Corona Dystopie
In den letzten Jahren kam es immerhäufiger vor, dass ich mich beim Lesen der Nachrichten an Weltuntergangsbücher, filme und serien erinnert fühlte. Seien es tödliche Überschwemmungen, endlose Waldbrände oder der verzweifelte Kampf ums Überleben in Schlauchbooten oder Lagern ausserhalb des Paradieses der Reichen und Auserkorenen. Mit Corona erschien eine dieser dystopischen Szenarien plötzlich nicht mehr nur in den Nachrichten, sondern bei uns vor der Haustüre, im Block oder sogar in der Familie. Die Dystopie der verseuchten Welt, in der neben einer mächtigen Elite nur diejenigen überleben, welche sich anpassen, der Obrigkeit gehorchen und alle Unangepassten denunzieren. Wie in all diesen Filmen und Serien gibt es aber auch im realen Leben noch eine dritte Gruppe: Die Gruppe der Rebell*innen, welche das System hinterfragen und die Aussichtslosigkeit durchbrechen wollen. Darauf werde ich am Schluss nochmals zurückkommen.
Das Dystopische an der CoronaKrise ist nicht nur ihre unmittelbare Bedrohung unserer Gesundheit und die reale Gefahr, durch sie geliebte Angehörige und Freund*innen zu verlieren. Die Massnahmen, welche durch den Bundesrat (und andere Regierungen weltweit) im Notrecht unter Ausschluss einer parlamentarischen Diskussion und ohne Überprüfung ihrer Verhältnismässigkeit durch Gerichte erlassen wurden, bringen ebenfalls Gefahren für grosse Teile der Bevölkerung. Längerfristig werden wir sie uns vermutlich noch stärker beschäftigen als das Virus selbst.

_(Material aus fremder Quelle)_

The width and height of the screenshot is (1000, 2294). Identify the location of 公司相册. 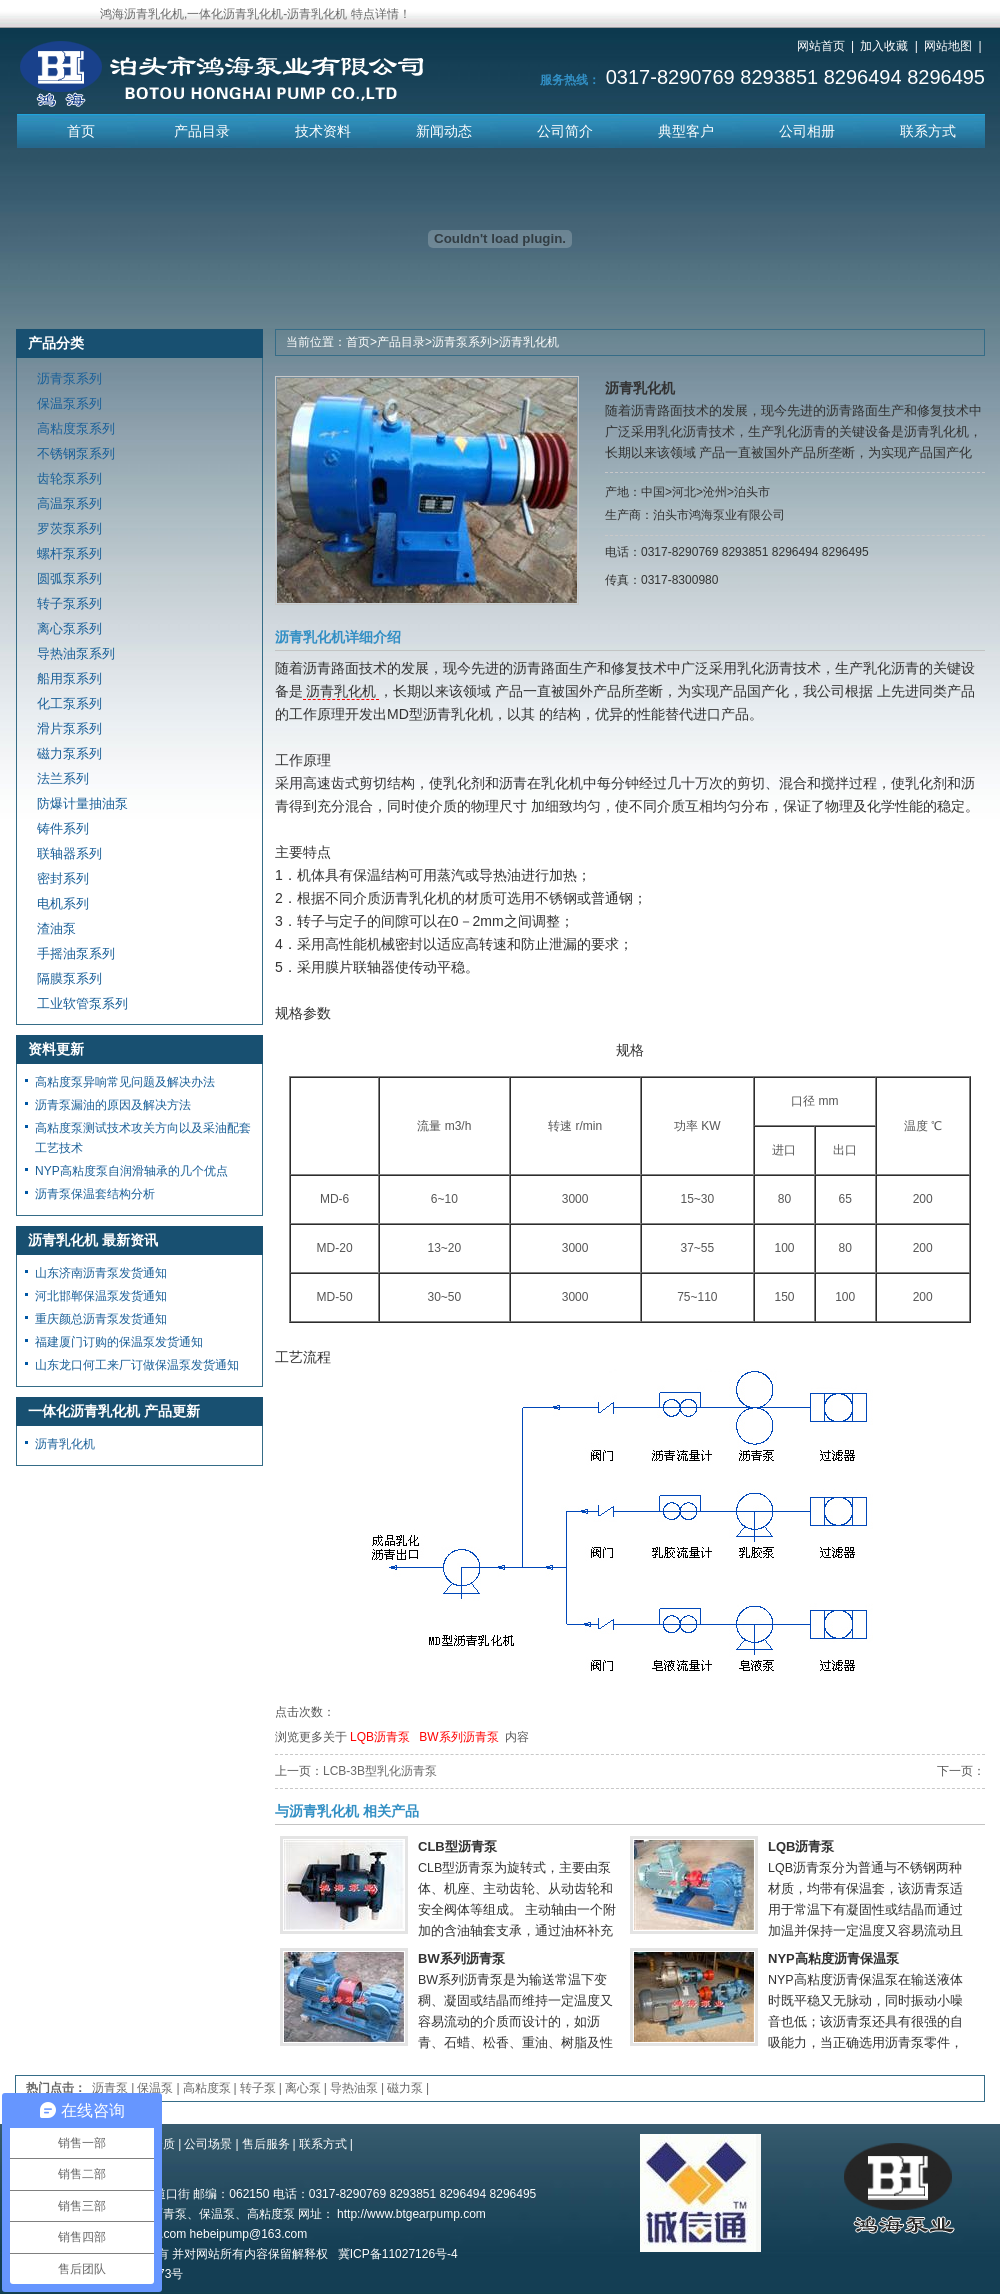
(807, 131).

Eine der ersten Massnahmen war die weitestgehende Schliessung der Grenzen. Seit dem 2. Weltkrieg waren sie nicht mehr so abgeriegelt wie heute. Offen blieben sie nur für Menschen, die der Wirtschaft nützlich sind. Familien und Paare wurden jedoch getrennt und Menschen von ihren Pflanzgärten abgeschnitten, obwohl aus virologischer Sicht das Schliessen der Grenzen keinen Sinn macht, wie unter anderem der Basler Kantonsarzt klarstellte.

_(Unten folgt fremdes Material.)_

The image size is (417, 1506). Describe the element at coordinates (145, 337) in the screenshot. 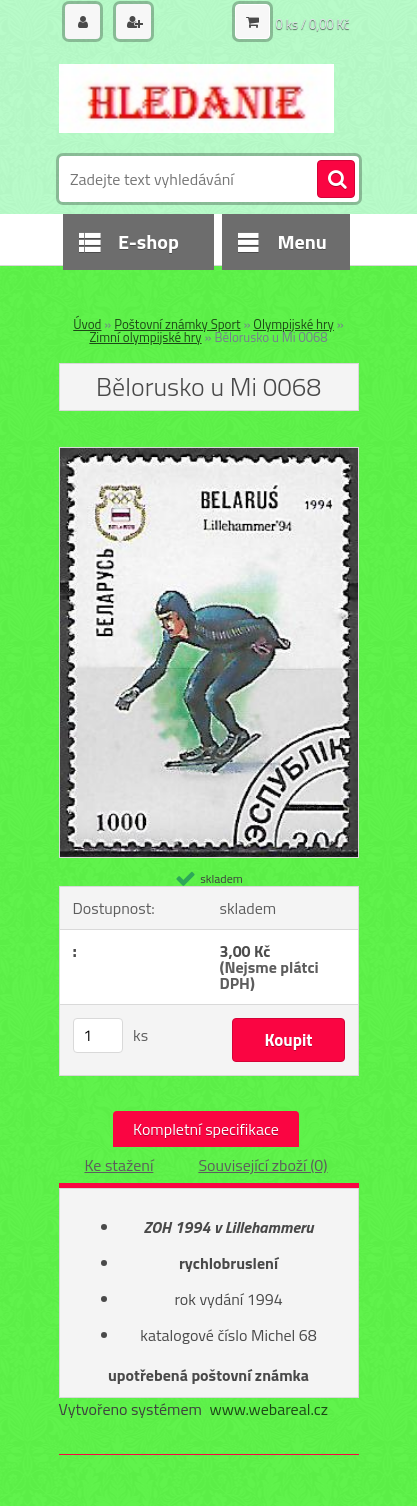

Die trinationale Region Basel, in der die Grenzen nicht zuletzt auch wegen den Tramausbauten nach Deutschland und Frankreich immer mehr an Bedeutung und Wahrnehmung verloren hatten, wurde auseinandergerissen. Weil am Rhein oder Saint Louis sind plötzlich gefühlt weiter weg als Locarno oder Scuol. Der Reflex aus Zeiten der Weltkriege und des Kalten Krieges, bei
Bedrohung die Grenzen zu schliessen, wird zu einer massiven Belastung für die Menschen und für das europäische Friedensprojekt, so zwiespältig und angeschlagen es ohnehin schon ist. Die SVP reibt sich bereits die Hände. Bessere Voraussetzungen könnte ihnen die bürgerliche Politik nicht bieten, im September mit der Kündigungsinitiative die Personenfreizügigkeit zu beenden. Nur wer der Wirtschaft dient, darf dann noch ins «Paradies». Dabei dachten wir, die dunklen Zeiten des Saisonnierstatuts hinter uns gelassen zu haben, in der Arbeiter*innen über keinerlei Sicherheit verfügten und ihre Kinder verstecken mussten, weil der Familiennachzug verboten war.